Figuras 129 e 130. Ilustrações de Luís Jardim para Pureza e Pedra Bonita, de Lins do Rego.

As vinhetas de abertura de capítulos de Manoel Bandeira (homônimo do poeta) para

Nordeste (Figuras 133 e 134), de Gilberto Freyre, publicado em 1937, bem como as de

Santa Rosa para O Bangüê das Alagoas (Figuras 136 e 137), de Manuel Diegues Junior, de 1949 – com foco nas vistas e vida dos engenhos de açúcar –, bem poderiam ter inspirado Jardim na sua busca de referências iconográficas. Mesmo que as imagens retangulares de Bandeira e de Santa, por sugerirem uma maior aproximação com a realidade, tenham sido concebidas num registro um tanto divergente do traço mais expressivo, anguloso e decorativo de Jardim.

Figura 133. Vinheta de Manoel Bandeira para Nordeste, de Gilberto Freyre.

Figura 135. Vinheta de Santa Rosa para O Bangüê das Alagoas, de Manuel Diegues Junior.

Figura 136. Vinheta de Santa Rosa para O Bangüê das Alagoas, de Manuel Diegues Junior.

Baseado em vasta pesquisa bibliográfica, calcula-se que antes dessa 6ª edição, de 1956, Menino de engenho não foi editado em versão ilustrada. A edição com gravuras de Portinari (Figura 137) para os Cem Bibliófilos do Brasil foi trazida a público somente em 1959 e resultou num trabalho de grande impacto e requinte gráfico. Observa-se uma ressonância entre o traço do pintor de Brodósqui e a palavra sombria e nostálgica de Lins do Rego, especialmente pelo fato do “retorno” ao mundo da infância ser uma constante em suas produções artísticas.

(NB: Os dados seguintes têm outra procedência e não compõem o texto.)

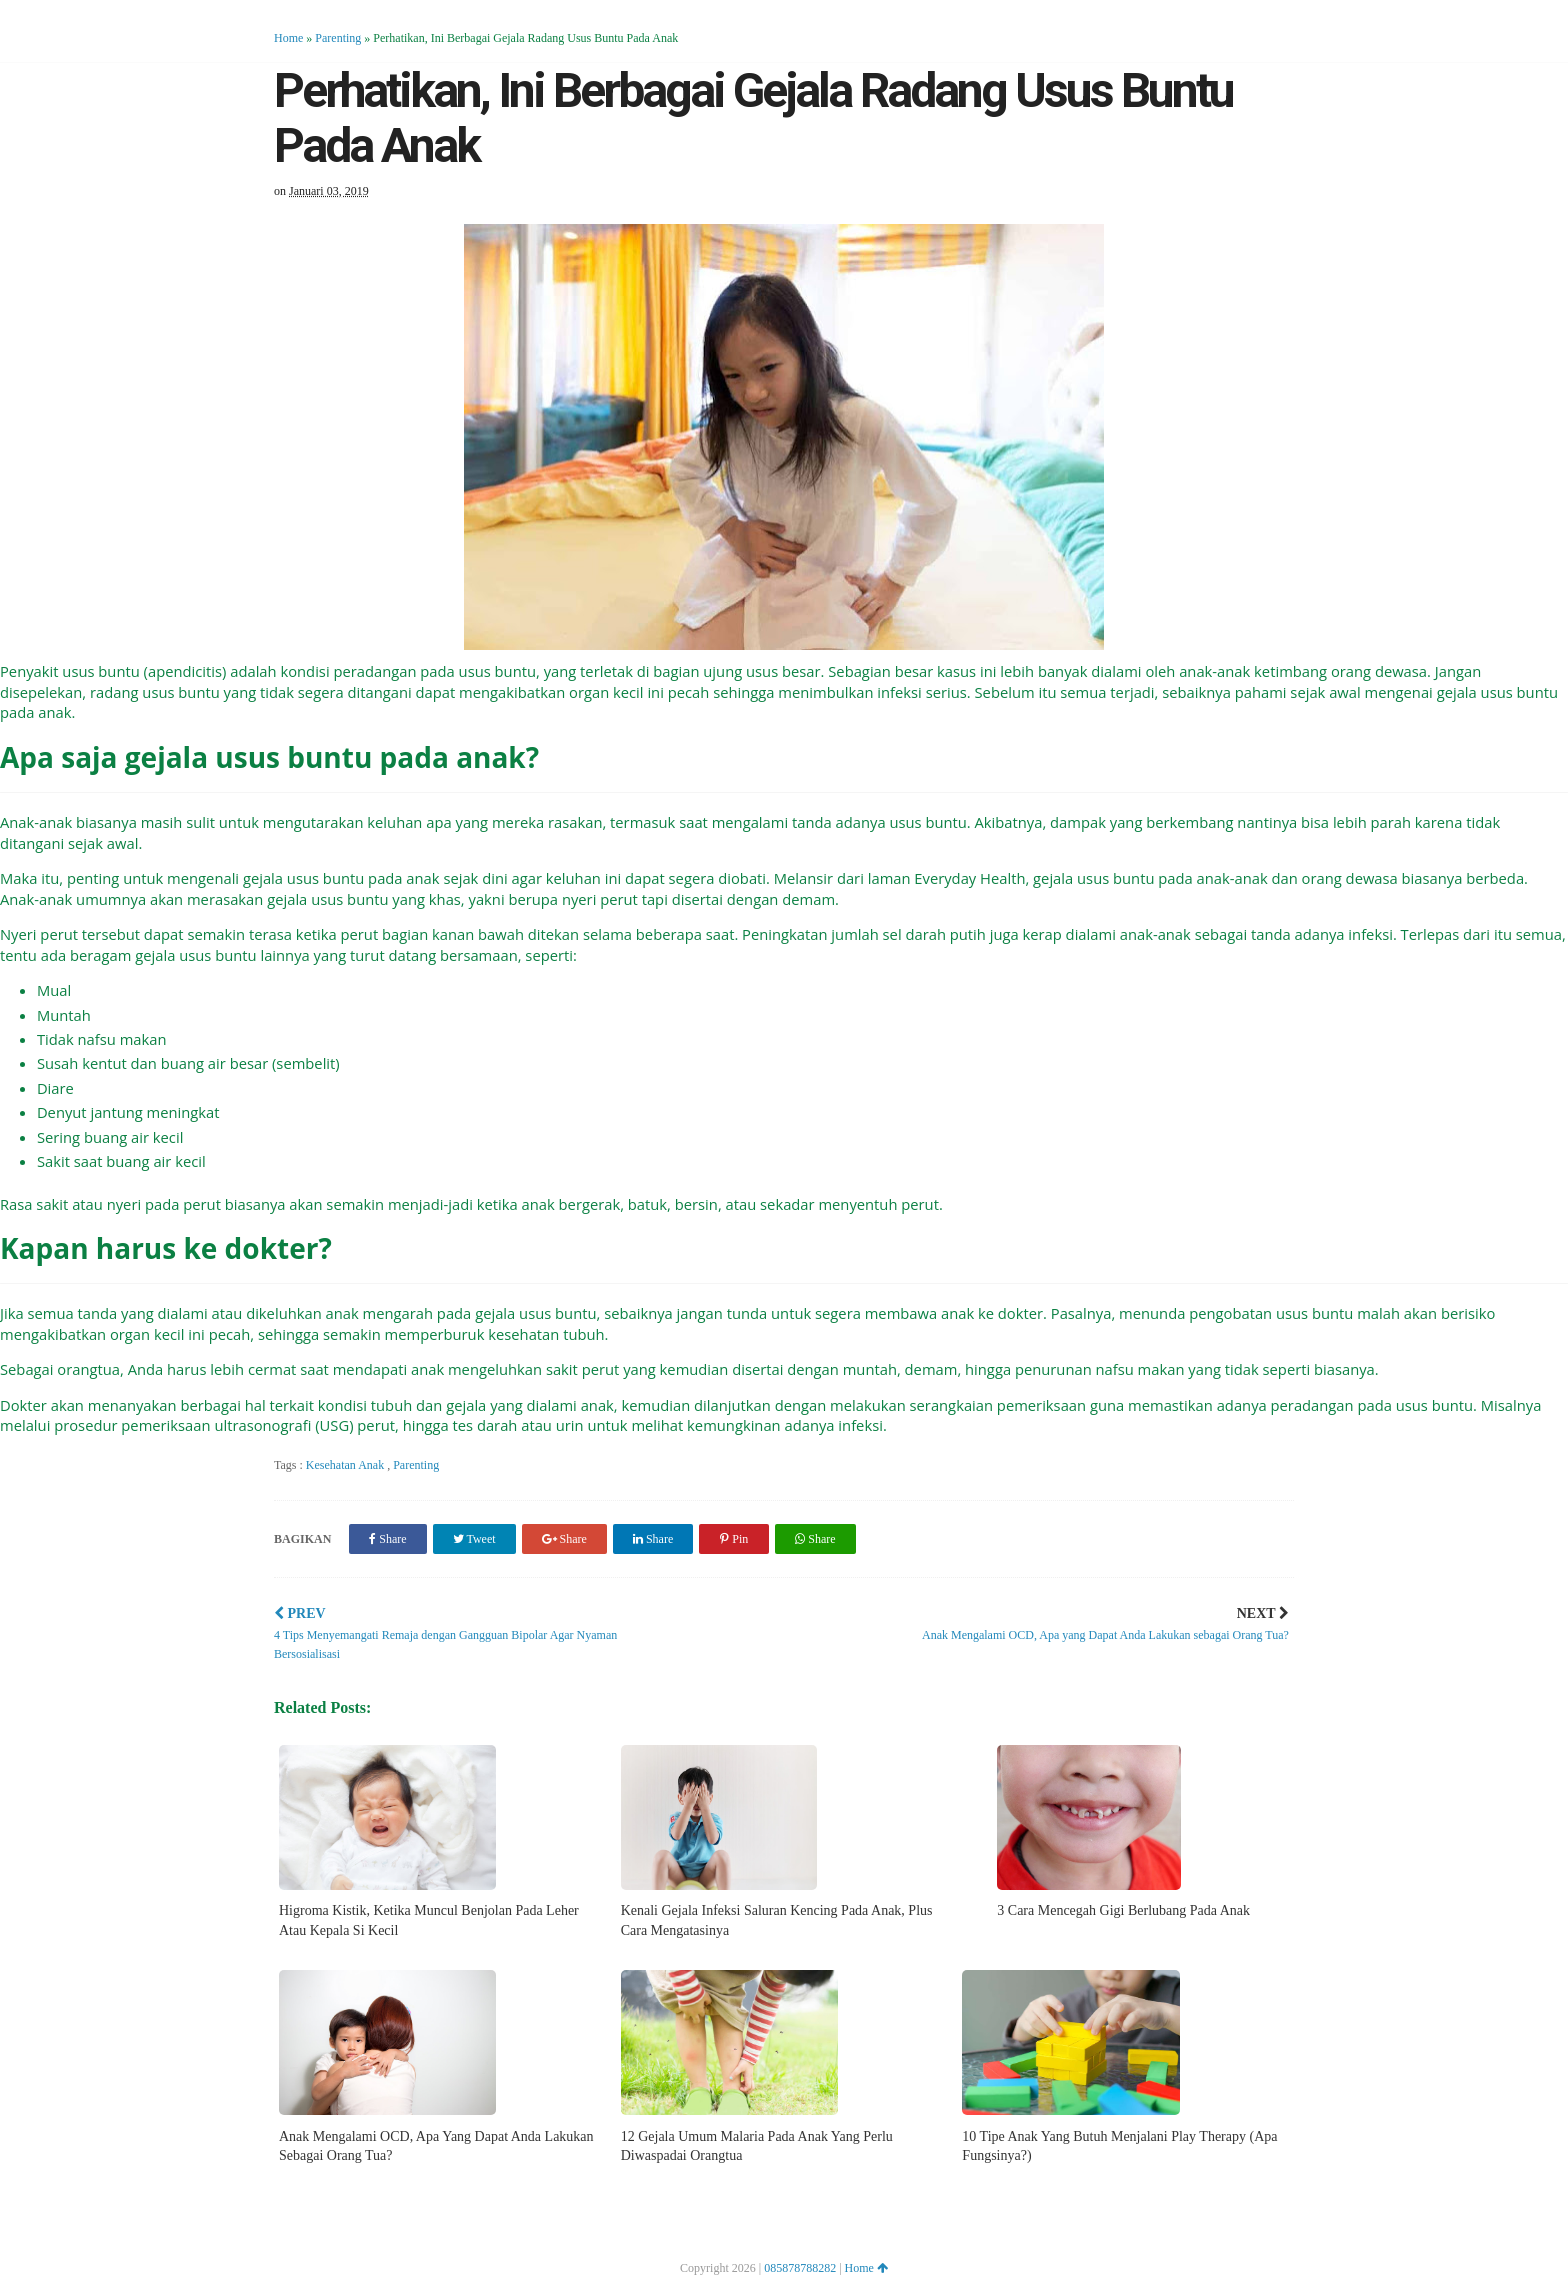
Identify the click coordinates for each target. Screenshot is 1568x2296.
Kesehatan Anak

Não há, evidentemente, uma aproximação patente entre as ilustrações de Portinari e as de Jardim, mesmo porque os projetos tinham intenções diferentes. Portinari dedicou-se a dissecar o romance em dezenas de gravuras líricas e monumentais, que se sobrepõe com toda a sua expressividade e presença física ao texto. Já Jardim ilustrou a nanquim, num só fôlego, toda a edição comemorativa de Lins do Rego, cuja ideia era pontuar algumas cenas

do livro, criar referências gerais à civilização do açúcar e estabelecer uma correspondência com o seu discurso neorrealista e telúrico.

Curiosa ainda é a versão em quadrinhos de André Le Blanc (Figura 138), editada pela EBAL em 1955, com feição gráfica em proximidade com o universo das histórias em quadrinhos americanas, distante formalmente, portanto, dos desenhos de Jardim, ainda que a escolha das cenas para ilustrar seja bastante similar.

Figuras 137 e 138. Ilustração de Portinari para Menino de engenho, 1959. Água-forte, 36 x 28 cm. Col. Projeto Portinari e desenhos de André Le Blanc para Menino de engenho (em quadrinhos).

Não podemos nos esquecer, ainda, de Meus verdes anos, livro de memórias de Lins do Rego, também ilustrado por Luís Jardim (Figuras 139 e 140). Se José Lins praticamente reescreve Menino de engenho, de 1932, em Meus verdes anos, de 1956, Jardim, ao

contrário, ilustra as duas obras no mesmo período, mas com resultados gráficos um tanto diferenciados. Ou seja, entre as duas obras há uma maior aproximação verbal no que tange aos fatos narrados do que propriamente uma ressonância visual. Embora a técnica seja a mesma, desenho a nanquim, em Meus verdes anos os traços são menos rápidos e estilizados e as ilustrações, de tamanho avantajado, apresentam um número maior de detalhes e um realismo mais acentuado no que se refere à proporção, à perspectiva e à concepção da figura humana. Diferenciação movida possivelmente pelo fato do mesmo se tratar de um texto cunhado em fatos verídicos.